> [Assignment] Please copy the data below exactly, from its first line through the line holding "Ladezeiten erinnern… as", and skip the pictures.

== Source material

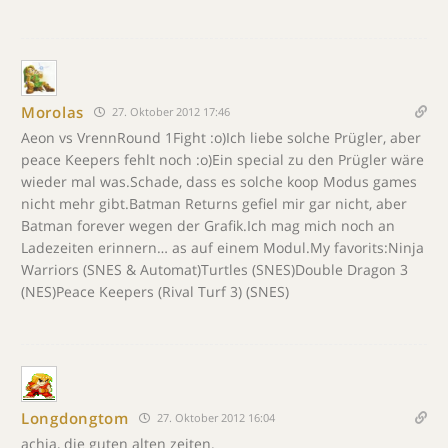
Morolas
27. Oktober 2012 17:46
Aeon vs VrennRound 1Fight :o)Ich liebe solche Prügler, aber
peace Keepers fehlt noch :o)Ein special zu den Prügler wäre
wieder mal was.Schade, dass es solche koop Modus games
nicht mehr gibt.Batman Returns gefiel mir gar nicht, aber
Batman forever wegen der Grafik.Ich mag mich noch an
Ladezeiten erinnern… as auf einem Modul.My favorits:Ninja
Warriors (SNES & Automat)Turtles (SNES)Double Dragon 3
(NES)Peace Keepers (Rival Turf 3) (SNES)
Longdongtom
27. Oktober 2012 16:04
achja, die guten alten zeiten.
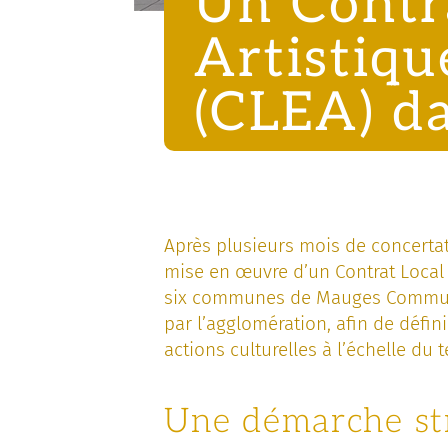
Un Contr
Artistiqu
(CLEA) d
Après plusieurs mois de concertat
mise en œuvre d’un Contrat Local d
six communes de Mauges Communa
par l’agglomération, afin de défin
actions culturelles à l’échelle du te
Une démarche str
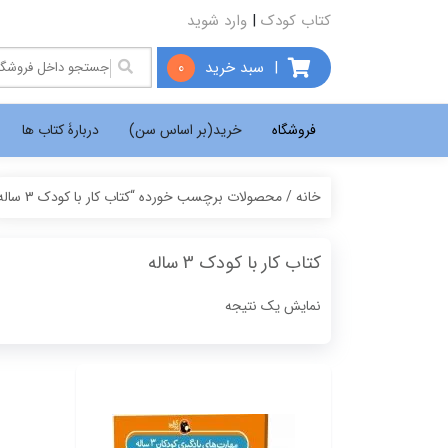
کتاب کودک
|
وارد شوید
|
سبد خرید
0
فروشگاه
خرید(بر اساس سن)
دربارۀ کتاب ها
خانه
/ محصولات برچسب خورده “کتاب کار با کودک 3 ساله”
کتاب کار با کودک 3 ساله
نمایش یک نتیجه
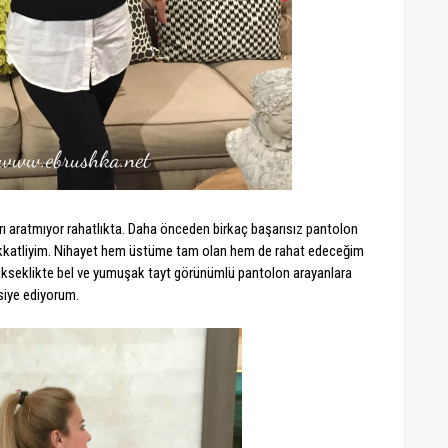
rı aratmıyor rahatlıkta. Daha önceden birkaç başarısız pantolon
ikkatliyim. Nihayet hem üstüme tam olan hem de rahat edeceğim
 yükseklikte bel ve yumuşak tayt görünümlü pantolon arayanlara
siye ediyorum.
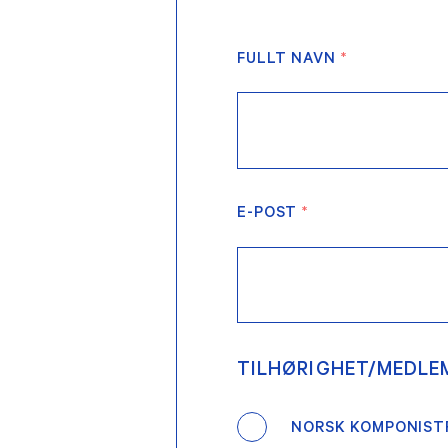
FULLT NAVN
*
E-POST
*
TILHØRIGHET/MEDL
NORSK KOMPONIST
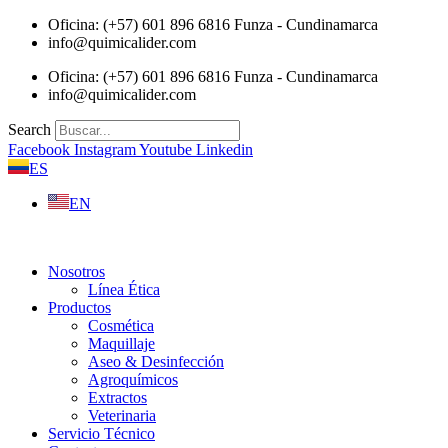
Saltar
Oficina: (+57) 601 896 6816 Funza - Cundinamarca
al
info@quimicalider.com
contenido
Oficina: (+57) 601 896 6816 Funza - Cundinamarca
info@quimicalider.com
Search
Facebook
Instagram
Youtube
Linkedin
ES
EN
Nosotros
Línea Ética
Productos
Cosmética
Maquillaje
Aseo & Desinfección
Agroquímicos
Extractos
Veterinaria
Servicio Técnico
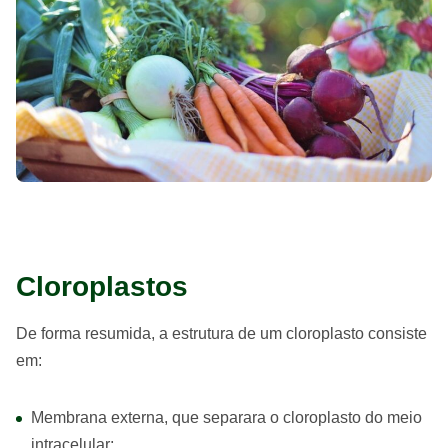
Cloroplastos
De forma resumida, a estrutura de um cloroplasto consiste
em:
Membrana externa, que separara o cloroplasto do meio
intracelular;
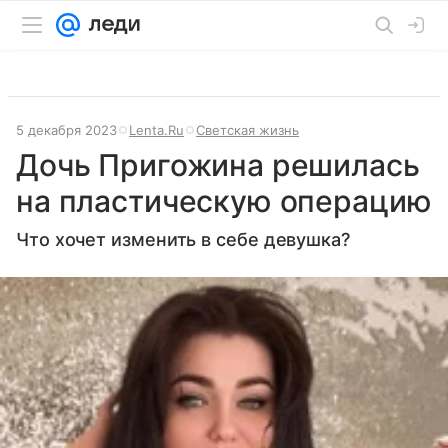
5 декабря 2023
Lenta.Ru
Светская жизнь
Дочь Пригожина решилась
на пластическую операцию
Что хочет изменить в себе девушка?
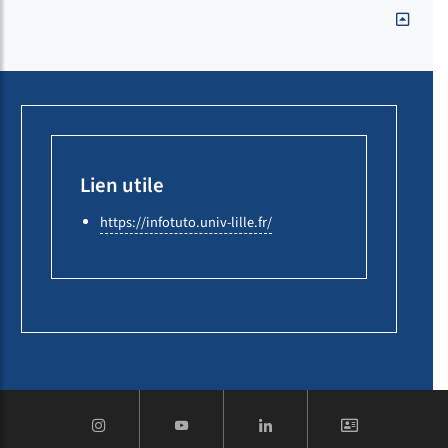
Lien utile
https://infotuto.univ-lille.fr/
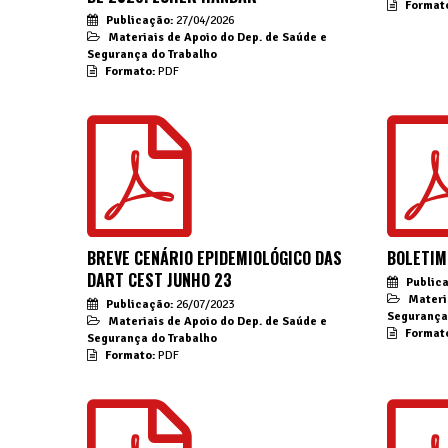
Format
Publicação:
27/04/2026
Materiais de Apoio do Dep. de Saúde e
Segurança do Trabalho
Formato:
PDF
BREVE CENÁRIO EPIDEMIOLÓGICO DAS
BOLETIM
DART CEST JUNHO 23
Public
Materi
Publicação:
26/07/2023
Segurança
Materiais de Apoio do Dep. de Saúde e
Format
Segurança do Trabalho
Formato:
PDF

====

> [Answer space]
Morolas
27. Oktober 2012 17:46
Aeon vs VrennRound 1Fight :o)Ich liebe solche Prügler, aber
peace Keepers fehlt noch :o)Ein special zu den Prügler wäre
wieder mal was.Schade, dass es solche koop Modus games
nicht mehr gibt.Batman Returns gefiel mir gar nicht, aber
Batman forever wegen der Grafik.Ich mag mich noch an
Ladezeiten erinnern… as auf einem Modul.My favorits:Ninja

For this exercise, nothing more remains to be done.